Excerpted data |
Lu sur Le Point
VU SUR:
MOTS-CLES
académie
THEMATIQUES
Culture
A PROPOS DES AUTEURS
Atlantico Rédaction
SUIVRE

Your assignment | Taking the line containing "A PROPOS DES AUTEURS" as the first, please return it and every line after it through the end of the entries, exactly and only those.

Solution to this task |
A PROPOS DES AUTEURS
Atlantico Rédaction
SUIVRE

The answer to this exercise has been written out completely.